TASK MATERIAL.
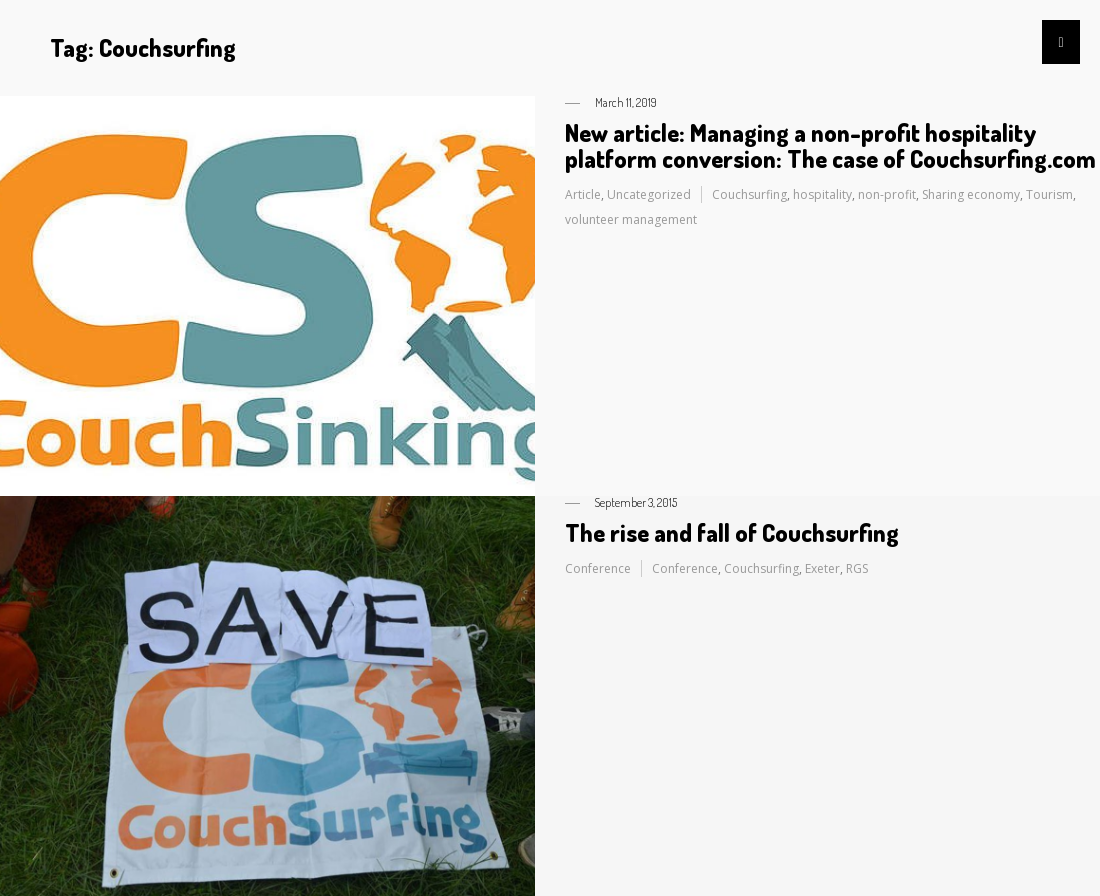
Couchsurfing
---
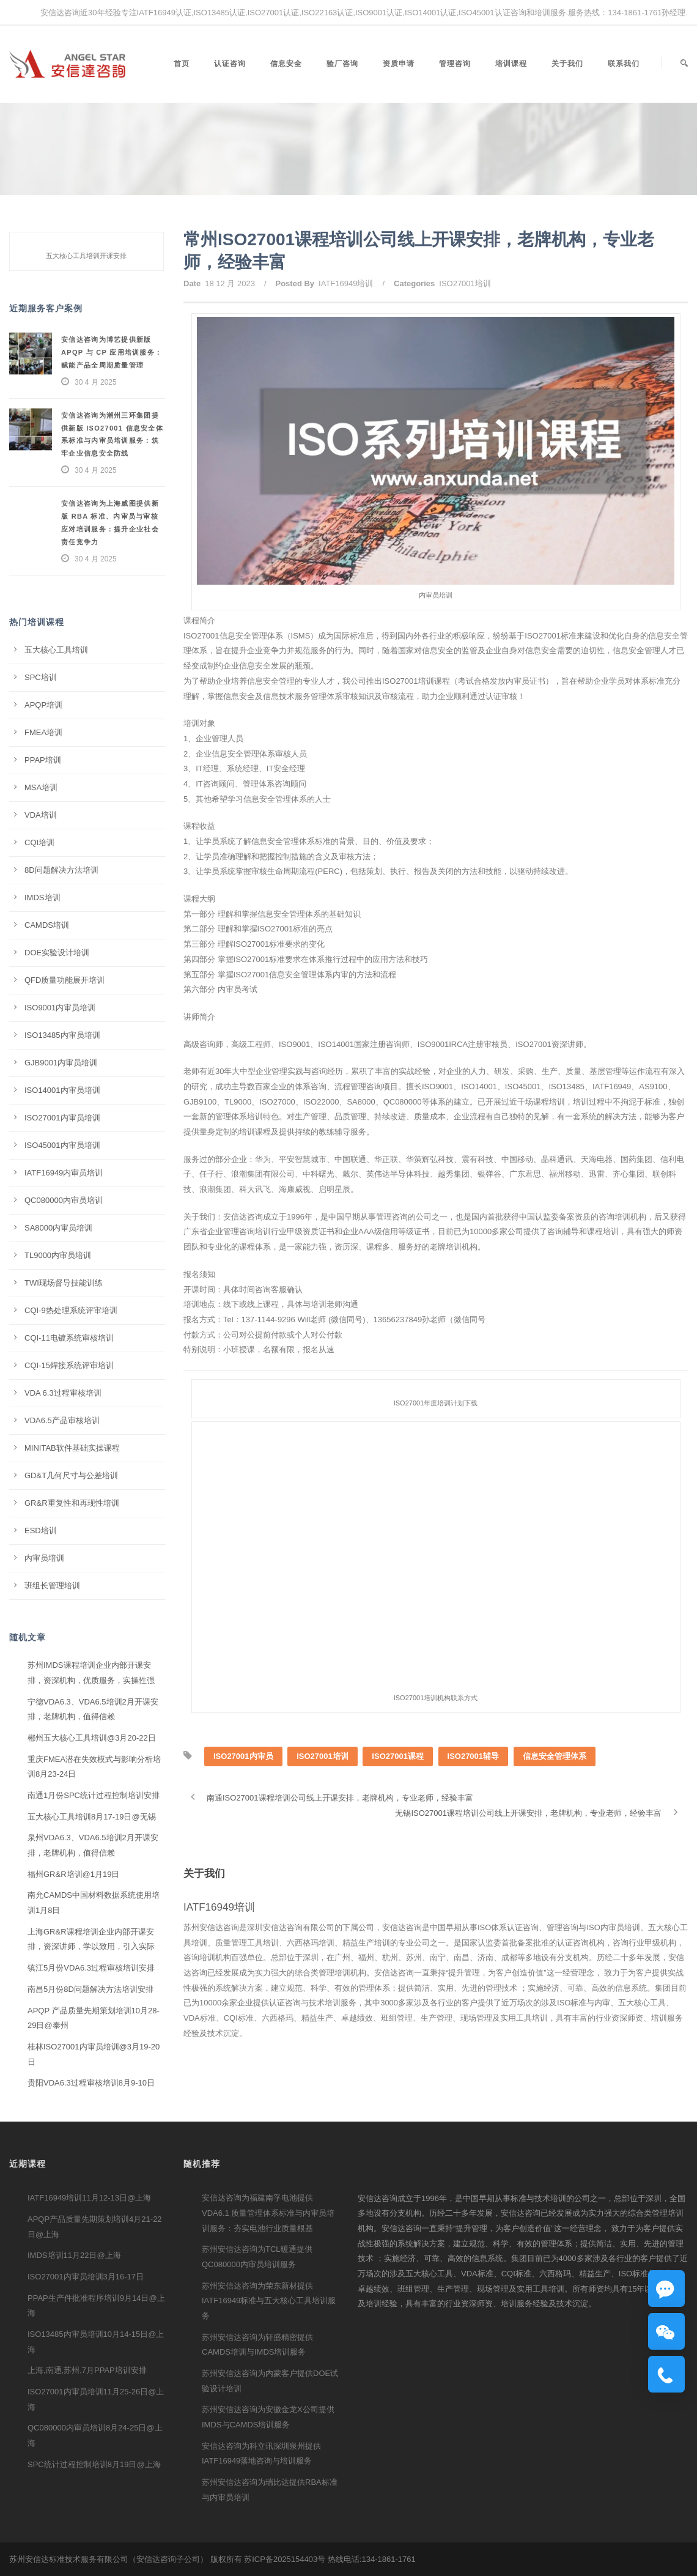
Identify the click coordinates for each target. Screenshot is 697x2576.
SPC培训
---
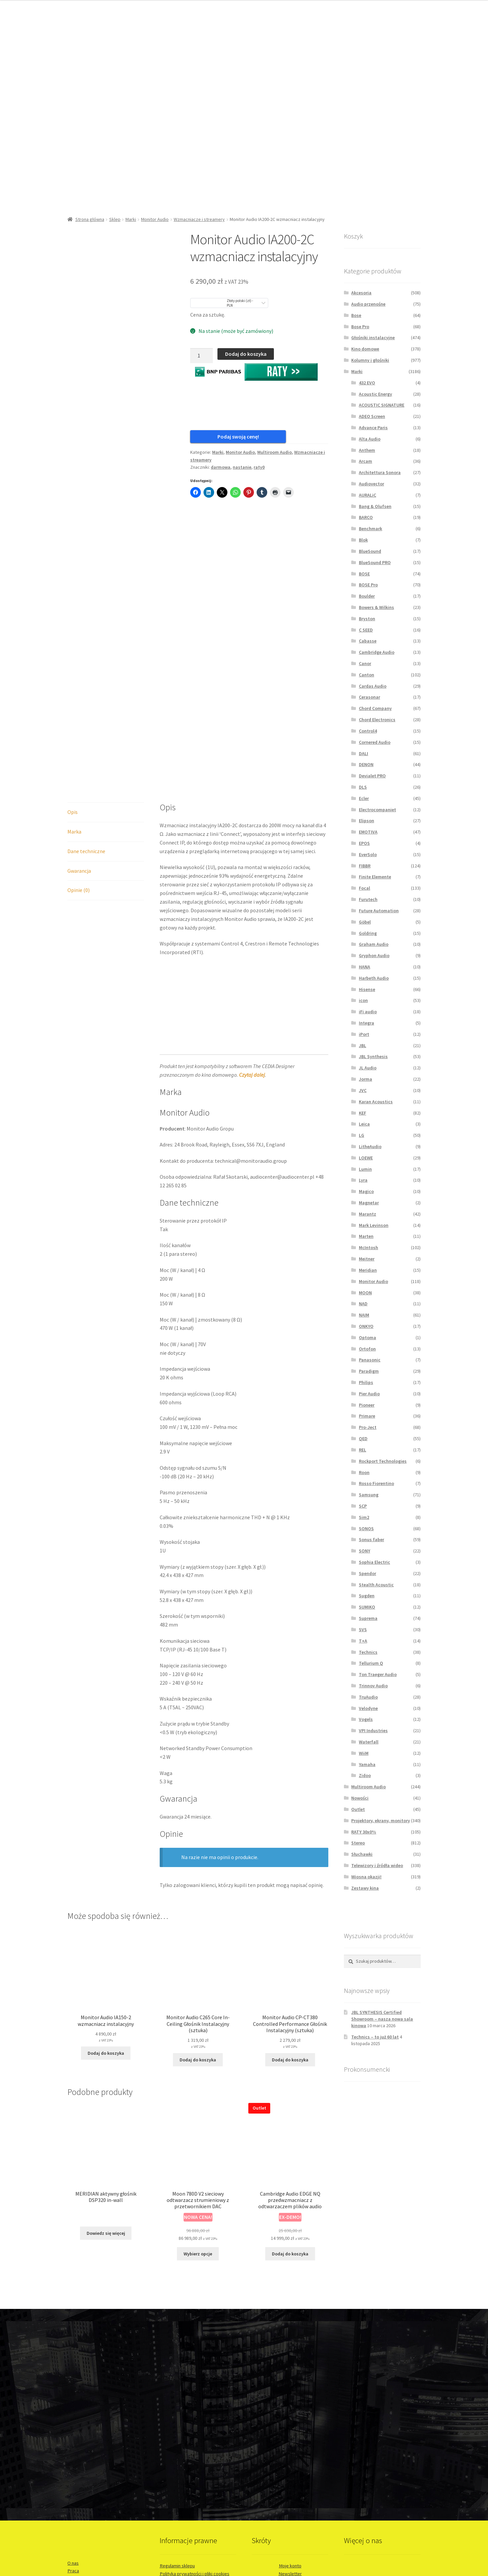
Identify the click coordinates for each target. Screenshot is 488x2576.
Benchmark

TASK DIRECTIONS. Some lines of the listing may include the string "coordinates". Tally them and report only the total.

SOLUTION TO THIS EXERCISE. 2